Privatwirtschaftliche Investitionen werden die ­tragende Säule dieser Transformation sein. Der technologische Fortschritt, das Engagement und die Innovationskraft der Unternehmen sowie der Wettbewerb um die besten Lösungen sind notwendig, um Deutschland und Europa zu Impulsgebern für nachhaltiges Wachstum weltweit zu machen. In einer Welt, in der die großen Industrienationen Mitte des Jahrhunderts klimaneutral sein wollen, ist wirtschaftlicher Erfolg nur mit Geschäftsmodellen erreichbar, die auf dieses Ziel setzen. Daher drängt die Wirtschaft auf Rahmenbedingungen, die zukunftsfähige Geschäftsmodelle für Investoren attraktiver machen als solche, die auf kurzfristige Renditen abzielen. Eine Reformagenda muss die CO2-Bepreisung stärken und zum Leitinstrument der Klimapolitik machen, konsequent Abgaben und Umlagen in der Strompreisbildung reduzieren, Subventionen fossiler Energien beseitigen, die Kapitalmärkte stärken – und vor allem globale Allianzen im Klimaschutz schmieden. Während in Deutschland beispielsweise die Industrie über eine hohe Technologiekompetenz verfügt, bieten andere europäische Staaten hervorragende Bedingungen für ­erneuerbare Energien.

Klimaschutz als gesellschaftliche Chance 

Alle Bemühungen Europas um Klimaschutz müssen globale Zusammenhänge in den Blick nehmen – schon weil die EU-Mitgliedsstaaten neun Prozent der globalen Emissionen verantworten, China 31 Prozent und die USA 15 Prozent. Deutschland importiert heute 70 Prozent seines Energiebedarfs in Form fossiler Energieträger.

Eine Umstellung auf klimaneutrale Energieträger birgt Chancen. CO2-Preise generieren dabei einen Vorteil für ­Geschäftsmodelle, die darauf setzen. Die Einführung in ­allen Sektoren sollte einhergehen mit einer möglichst weitgehenden Befreiung der Energiepreise von verzerrenden Abgaben und Umlagen sowie der Abschaffung der direkten und indirekten Subventionen fossiler Energieträger. Ein Wegfall ist geeignet, sowohl die Haushalte als auch die Unternehmen zu entlasten – die Nutzung des zunehmend klimaneutralen Stroms würde attraktiver.

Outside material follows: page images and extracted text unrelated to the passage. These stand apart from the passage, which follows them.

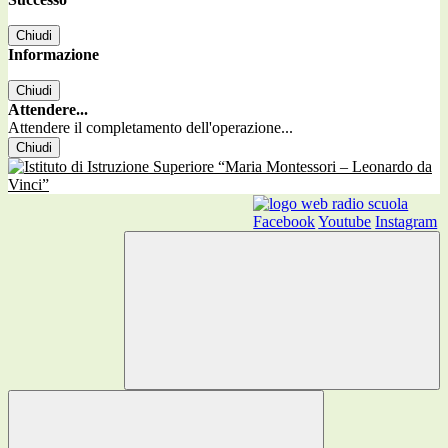
Chiudi
Informazione
Chiudi
Attendere...
Attendere il completamento dell'operazione...
Chiudi
Facebook
Youtube
Instagram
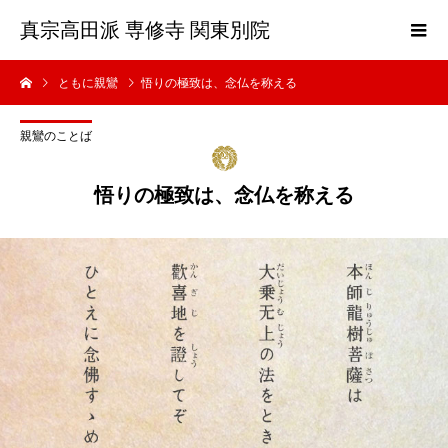
真宗高田派 専修寺 関東別院
ともに親鸞
悟りの極致は、念仏を称える
親鸞のことば
悟りの極致は、念仏を称える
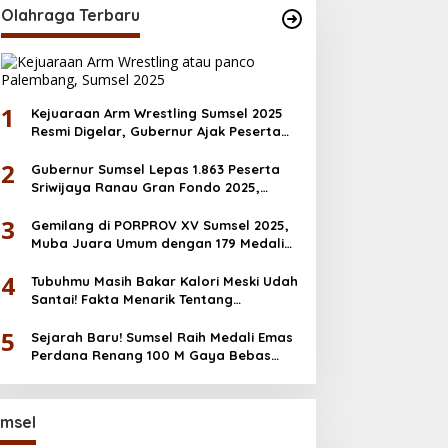
Olahraga Terbaru
1
Kejuaraan Arm Wrestling Sumsel 2025
Resmi Digelar, Gubernur Ajak Peserta
Junjung Sportivitas
2
Gubernur Sumsel Lepas 1.863 Peserta
Sriwijaya Ranau Gran Fondo 2025,
Dorong Ekonomi & Wisata OKU Selatan
3
Gemilang di PORPROV XV Sumsel 2025,
Muba Juara Umum dengan 179 Medali
Emas
4
Tubuhmu Masih Bakar Kalori Meski Udah
Santai! Fakta Menarik Tentang
Afterburn Effect
5
Sejarah Baru! Sumsel Raih Medali Emas
Perdana Renang 100 M Gaya Bebas
PORNAS KORPRI 2025
msel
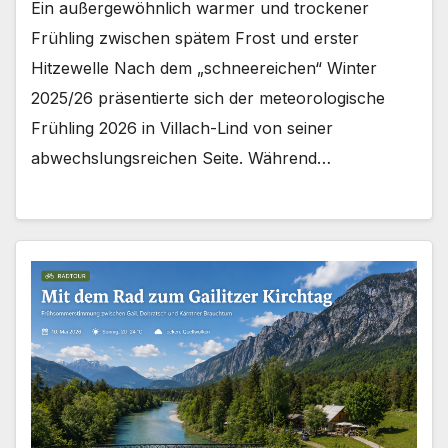
Ein außergewöhnlich warmer und trockener
Frühling zwischen spätem Frost und erster
Hitzewelle Nach dem „schneereichen“ Winter
2025/26 präsentierte sich der meteorologische
Frühling 2026 in Villach-Lind von seiner
abwechslungsreichen Seite. Während…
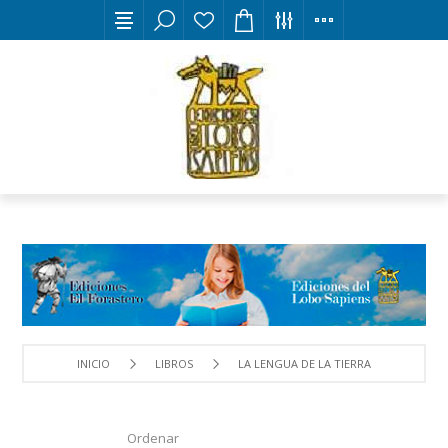
INICIO
LIBROS
LA LENGUA DE LA TIERRA
Ordenar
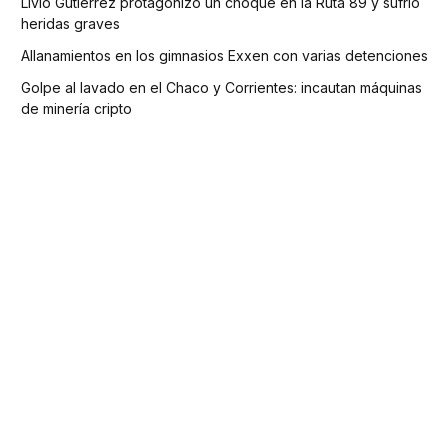
Livio Gutiérrez protagonizó un choque en la Ruta 89 y sufrió
heridas graves
Allanamientos en los gimnasios Exxen con varias detenciones
Golpe al lavado en el Chaco y Corrientes: incautan máquinas
de minería cripto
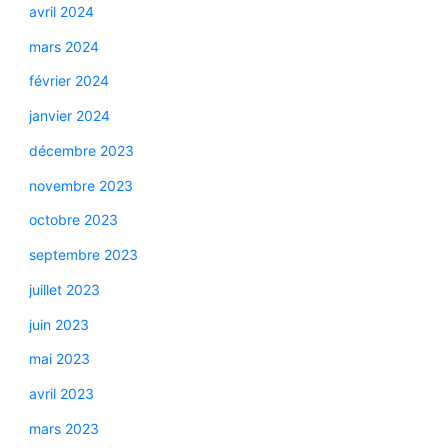
avril 2024
mars 2024
février 2024
janvier 2024
décembre 2023
novembre 2023
octobre 2023
septembre 2023
juillet 2023
juin 2023
mai 2023
avril 2023
mars 2023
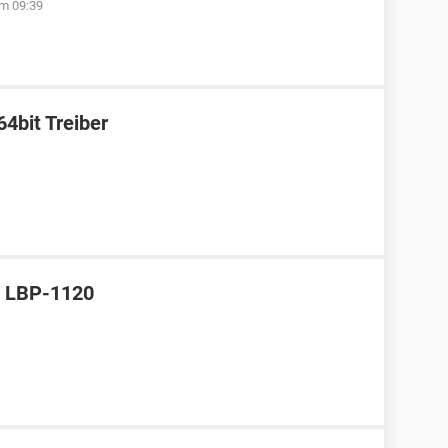
m 09:39
bit Treiber
t LBP-1120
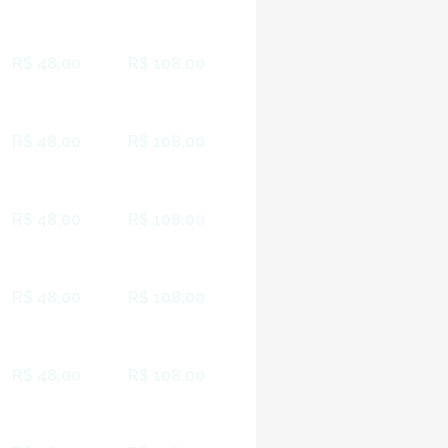
R$ 48,00
R$ 108,00
R$ 48,00
R$ 108,00
R$ 48,00
R$ 108,00
R$ 48,00
R$ 108,00
R$ 48,00
R$ 108,00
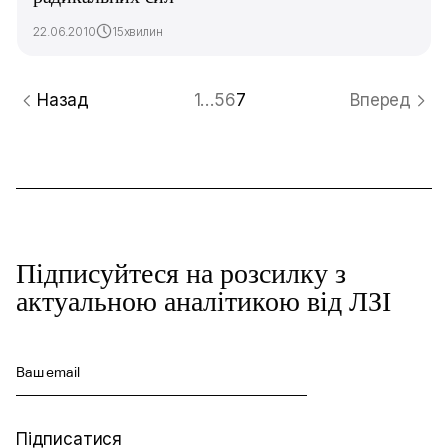
22.06.2010
15хвилин
Назад
1
…
5
6
7
Вперед
Підписуйтеся на розсилку з
актуальною аналітикою від ЛЗІ
Ваш email
Підписатися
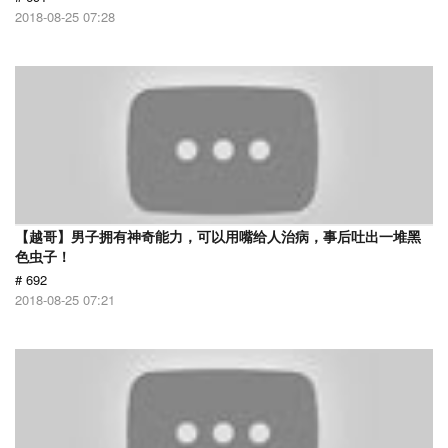
2018-08-25 07:28
【越哥】男子拥有神奇能力，可以用嘴给人治病，事后吐出一堆黑
色虫子！
# 692
2018-08-25 07:21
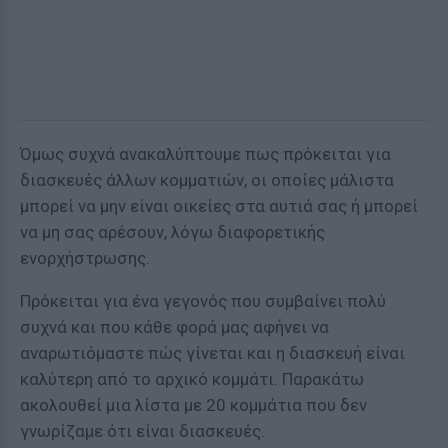
Όμως συχνά ανακαλύπτουμε πως πρόκειται για
διασκευές άλλων κομματιών, οι οποίες μάλιστα
μπορεί να μην είναι οικείες στα αυτιά σας ή μπορεί
να μη σας αρέσουν, λόγω διαφορετικής
ενορχήστρωσης.
Πρόκειται για ένα γεγονός που συμβαίνει πολύ
συχνά και που κάθε φορά μας αφήνει να
αναρωτιόμαστε πώς γίνεται και η διασκευή είναι
καλύτερη από το αρχικό κομμάτι. Παρακάτω
ακολουθεί μια λίστα με 20 κομμάτια που δεν
γνωρίζαμε ότι είναι διασκευές.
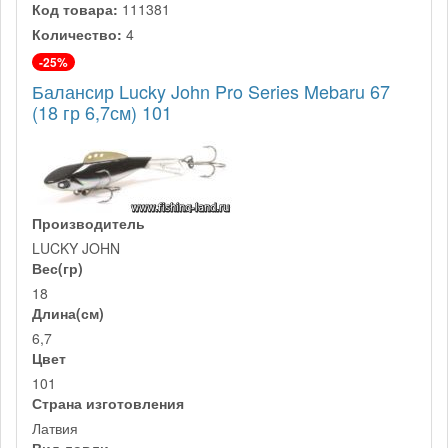
Код товара:
111381
Количество:
4
-25%
Балансир Lucky John Pro Series Mebaru 67
(18 гр 6,7см) 101
Производитель
LUCKY JOHN
Вес(гр)
18
Длина(см)
6,7
Цвет
101
Страна изготовления
Латвия
Вид ловли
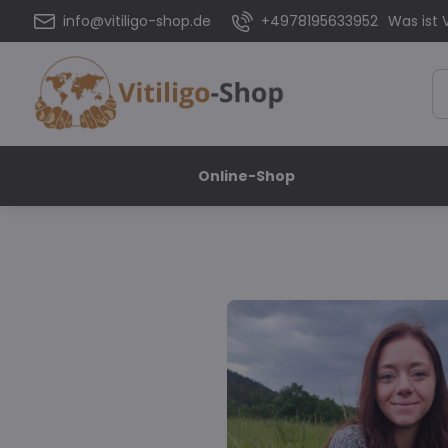
info@vitiligo-shop.de
+4978195633952
Was ist V
Online-Shop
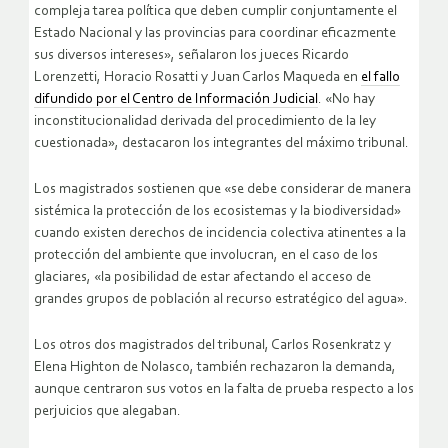
compleja tarea política que deben cumplir conjuntamente el
Estado Nacional y las provincias para coordinar eficazmente
sus diversos intereses», señalaron los jueces Ricardo
Lorenzetti, Horacio Rosatti y Juan Carlos Maqueda en
el fallo
difundido por el Centro de Información Judicial
. «No hay
inconstitucionalidad derivada del procedimiento de la ley
cuestionada», destacaron los integrantes del máximo tribunal.
Los magistrados sostienen que «se debe considerar de manera
sistémica la protección de los ecosistemas y la biodiversidad»
cuando existen derechos de incidencia colectiva atinentes a la
protección del ambiente que involucran, en el caso de los
glaciares, «la posibilidad de estar afectando el acceso de
grandes grupos de población al recurso estratégico del agua».
Los otros dos magistrados del tribunal, Carlos Rosenkratz y
Elena Highton de Nolasco, también rechazaron la demanda,
aunque centraron sus votos en la falta de prueba respecto a los
perjuicios que alegaban.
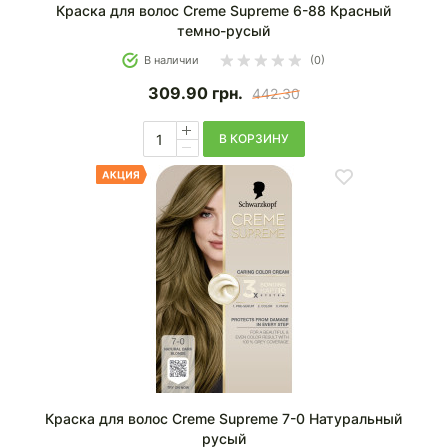
Краска для волос Creme Supreme 6-88 Красный
темно-русый
В наличии
(0)
309.90
грн.
442.30
В КОРЗИНУ
Краска для волос Creme Supreme 7-0 Натуральный
русый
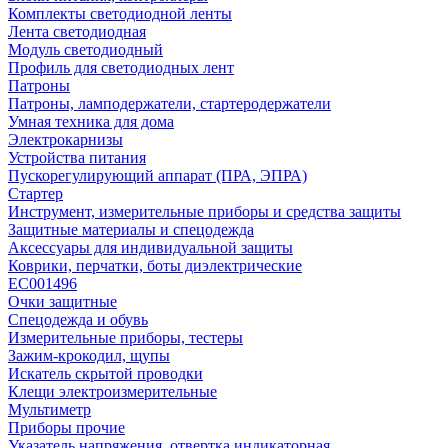
Комплекты светодиодной ленты
Лента светодиодная
Модуль светодиодный
Профиль для светодиодных лент
Патроны
Патроны, ламподержатели, стартеродержатели
Умная техника для дома
Электрокарнизы
Устройства питания
Пускорегулирующий аппарат (ПРА, ЭПРА)
Стартер
Инструмент, измерительные приборы и средства защиты
Защитные материалы и спецодежда
Аксессуары для индивидуальной защиты
Коврики, перчатки, боты диэлектрические
EC001496
Очки защитные
Спецодежда и обувь
Измерительные приборы, тестеры
Зажим-крокодил, щупы
Искатель скрытой проводки
Клещи электроизмерительные
Мультиметр
Приборы прочие
Указатель напряжения, отвертка индикаторная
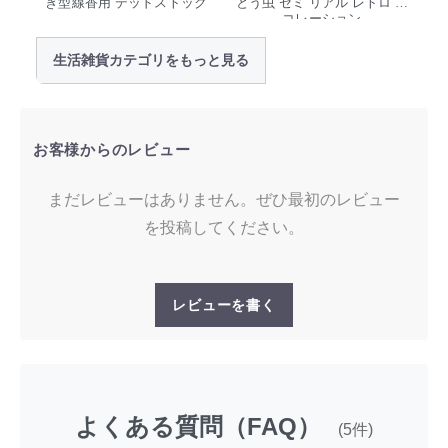
き型線香用 デッドストック
とう虫 セミ リアル レトロ デ
コレーション
生活雑貨カテゴリをもっと見る
お客様からのレビュー
まだレビューはありません。ぜひ最初のレビュー
を投稿してください。
レビューを書く
よくある質問（FAQ）
(5件)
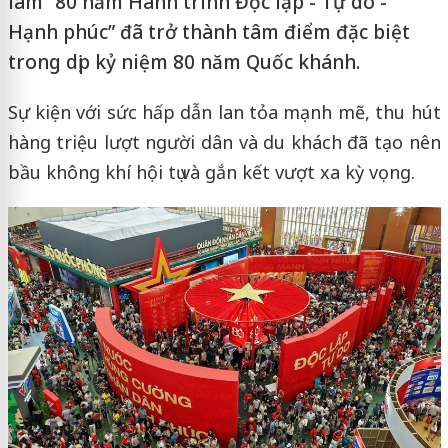
lãm “80 năm Hành trình Độc lập - Tự do -
Hạnh phúc” đã trở thành tâm điểm đặc biệt
trong dịp kỷ niệm 80 năm Quốc khánh.
Sự kiện với sức hấp dẫn lan tỏa mạnh mẽ, thu hút
hàng triệu lượt người dân và du khách đã tạo nên
bầu không khí hội tụ và gắn kết vượt xa kỳ vọng.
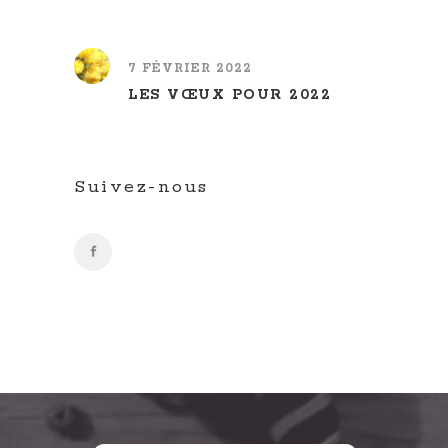
7 FÉVRIER 2022
LES VŒUX POUR 2022
Suivez-nous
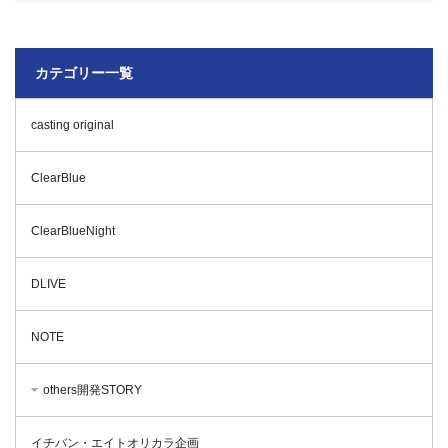
カテゴリー一覧
casting original
ClearBlue
ClearBlueNight
DLIVE
NOTE
others開発STORY
イチバン・エイトオリカラ企画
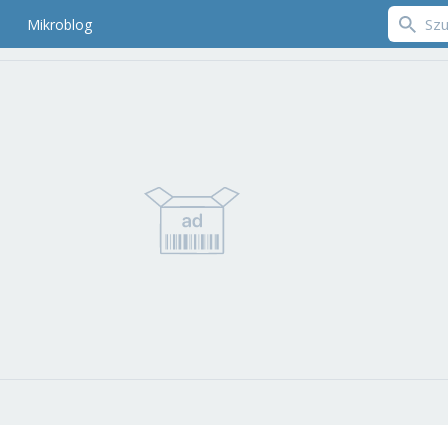
Mikroblog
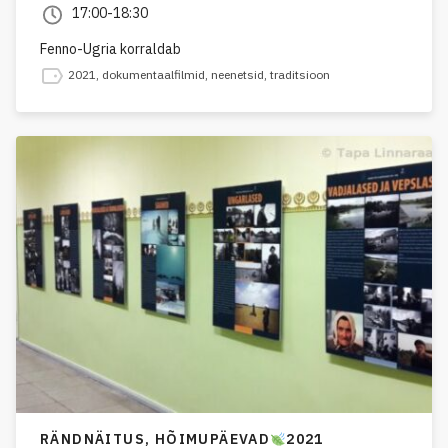
17:00-18:30
Fenno-Ugria korraldab
2021
,
dokumentaalfilmid
,
neenetsid
,
traditsioon
RÄNDNÄITUS,
HÕIMUPÄEVAD
2021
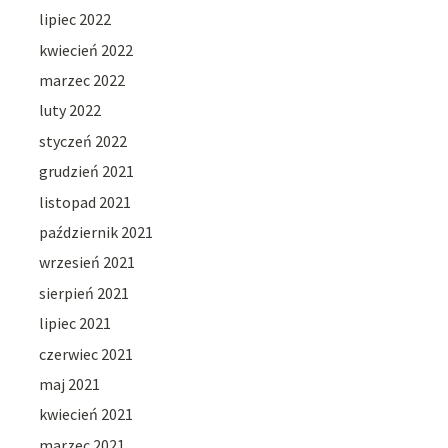
lipiec 2022
kwiecień 2022
marzec 2022
luty 2022
styczeń 2022
grudzień 2021
listopad 2021
październik 2021
wrzesień 2021
sierpień 2021
lipiec 2021
czerwiec 2021
maj 2021
kwiecień 2021
marzec 2021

Die Transformation stellt anspruchsvolle und herausfordernde Aufgaben an die Gesellschaft, bei denen das ­Zusammenspiel von Kooperation und Wettbewerb im internationalen Kontext eine zentrale Rolle spielen muss. Der Wille zur Veränderung, Mut zum Risiko, aber auch Pragmatismus und Zusammenhalt sind gefragt in Politik, Wirtschaft und Gesellschaft.